**WHAT THE EXERCISE ASKS**
Retype exactly what appears below from the line containing "algorithms. They will" down to the line containing "скучно. Разная музыка", keeping both end lines. Do not include pictures.

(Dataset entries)
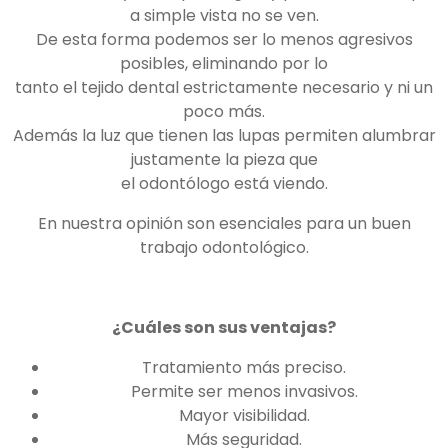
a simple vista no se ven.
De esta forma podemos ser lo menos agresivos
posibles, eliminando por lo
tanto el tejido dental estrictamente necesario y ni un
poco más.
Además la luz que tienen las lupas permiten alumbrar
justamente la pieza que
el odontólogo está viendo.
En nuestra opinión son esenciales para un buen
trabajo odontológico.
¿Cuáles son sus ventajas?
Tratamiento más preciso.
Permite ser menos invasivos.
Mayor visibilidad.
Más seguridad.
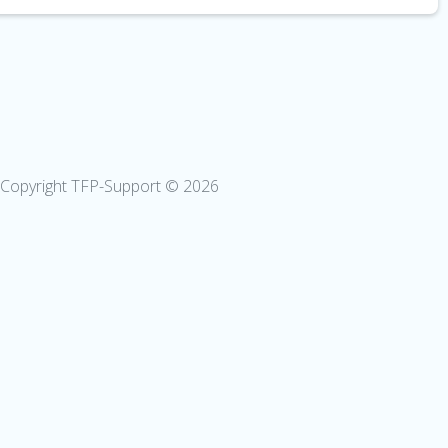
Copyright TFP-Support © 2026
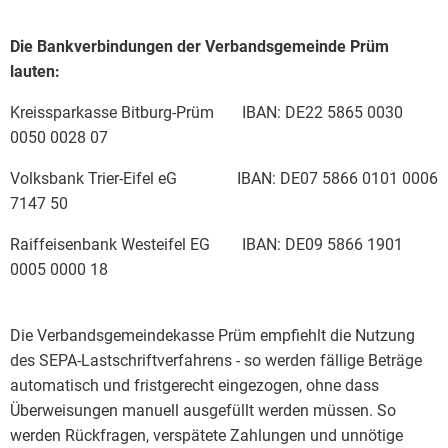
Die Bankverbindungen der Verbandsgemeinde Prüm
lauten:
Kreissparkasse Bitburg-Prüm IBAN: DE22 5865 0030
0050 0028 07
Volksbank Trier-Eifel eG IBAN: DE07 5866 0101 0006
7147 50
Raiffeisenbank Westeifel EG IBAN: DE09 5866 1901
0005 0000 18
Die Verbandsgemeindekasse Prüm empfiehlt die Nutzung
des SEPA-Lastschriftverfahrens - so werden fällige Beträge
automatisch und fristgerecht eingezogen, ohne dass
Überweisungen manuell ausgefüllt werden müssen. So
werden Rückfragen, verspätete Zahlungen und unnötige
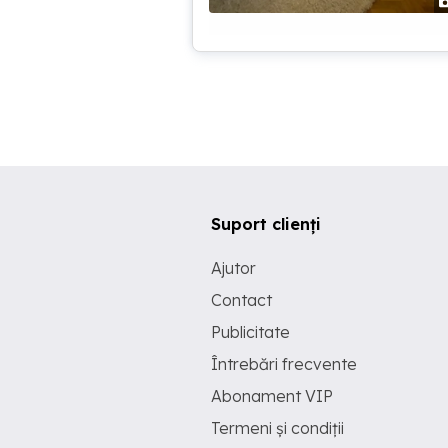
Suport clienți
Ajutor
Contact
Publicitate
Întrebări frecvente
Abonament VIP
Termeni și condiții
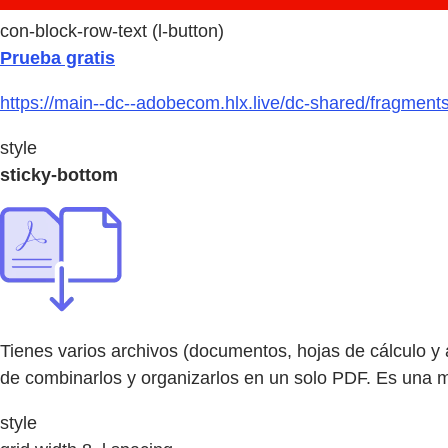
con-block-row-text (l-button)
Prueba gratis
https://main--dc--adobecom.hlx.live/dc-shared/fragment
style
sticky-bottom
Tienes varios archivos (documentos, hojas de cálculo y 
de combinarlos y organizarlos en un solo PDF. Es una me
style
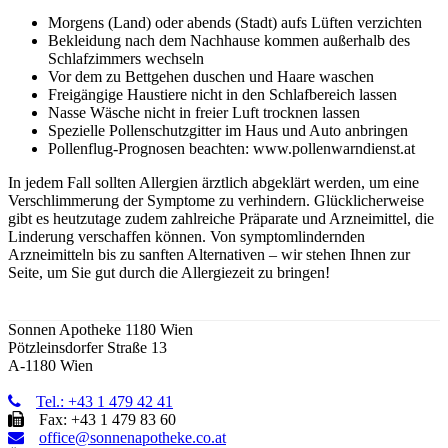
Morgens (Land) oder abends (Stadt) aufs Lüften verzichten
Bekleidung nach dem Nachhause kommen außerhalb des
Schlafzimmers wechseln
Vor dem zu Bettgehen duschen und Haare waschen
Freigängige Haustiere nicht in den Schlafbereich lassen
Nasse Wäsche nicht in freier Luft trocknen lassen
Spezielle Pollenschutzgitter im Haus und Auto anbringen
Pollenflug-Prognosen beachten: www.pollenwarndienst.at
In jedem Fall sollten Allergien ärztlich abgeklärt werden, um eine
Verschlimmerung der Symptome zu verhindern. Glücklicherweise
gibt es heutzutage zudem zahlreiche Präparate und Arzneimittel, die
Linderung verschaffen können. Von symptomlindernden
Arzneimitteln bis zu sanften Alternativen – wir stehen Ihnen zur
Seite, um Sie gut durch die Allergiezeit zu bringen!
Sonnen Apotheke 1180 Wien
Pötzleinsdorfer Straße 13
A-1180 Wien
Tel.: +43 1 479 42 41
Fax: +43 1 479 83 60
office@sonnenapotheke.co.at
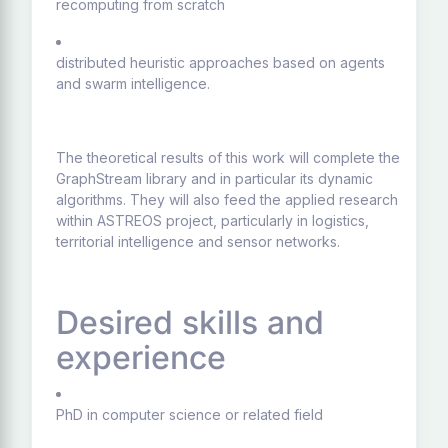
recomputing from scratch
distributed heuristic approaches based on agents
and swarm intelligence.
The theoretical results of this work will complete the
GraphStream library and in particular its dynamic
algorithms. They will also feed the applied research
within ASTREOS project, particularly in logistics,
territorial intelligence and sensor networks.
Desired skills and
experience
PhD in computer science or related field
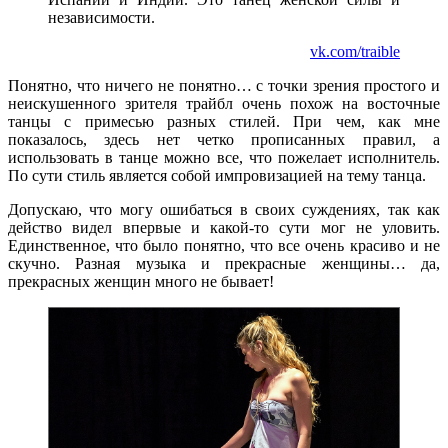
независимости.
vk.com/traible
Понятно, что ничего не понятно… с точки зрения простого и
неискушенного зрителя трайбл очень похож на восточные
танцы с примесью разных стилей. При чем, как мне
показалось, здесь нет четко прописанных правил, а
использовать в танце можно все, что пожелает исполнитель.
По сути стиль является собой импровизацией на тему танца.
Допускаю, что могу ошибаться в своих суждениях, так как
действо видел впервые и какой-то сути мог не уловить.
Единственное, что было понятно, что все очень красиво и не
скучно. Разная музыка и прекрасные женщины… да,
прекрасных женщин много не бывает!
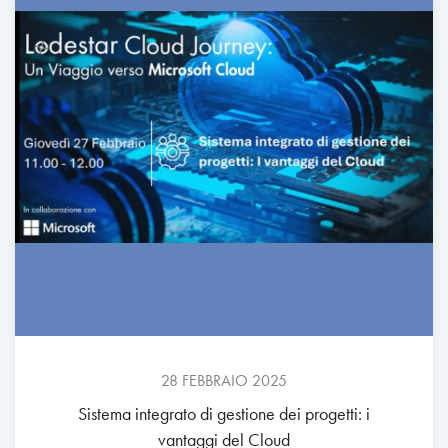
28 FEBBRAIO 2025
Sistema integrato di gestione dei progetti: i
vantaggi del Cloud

**ANSWER SPACE**
algorithms. They will also feed the applied research
within ASTREOS project, particularly in logistics,
territorial intelligence and sensor networks.
Desired skills and
experience
PhD in computer science or related field
независимости.
vk.com/traible
Понятно, что ничего не понятно… с точки зрения простого и
неискушенного зрителя трайбл очень похож на восточные
танцы с примесью разных стилей. При чем, как мне
показалось, здесь нет четко прописанных правил, а
использовать в танце можно все, что пожелает исполнитель.
По сути стиль является собой импровизацией на тему танца.
Допускаю, что могу ошибаться в своих суждениях, так как
действо видел впервые и какой-то сути мог не уловить.
Единственное, что было понятно, что все очень красиво и не
скучно. Разная музыка и прекрасные женщины… да,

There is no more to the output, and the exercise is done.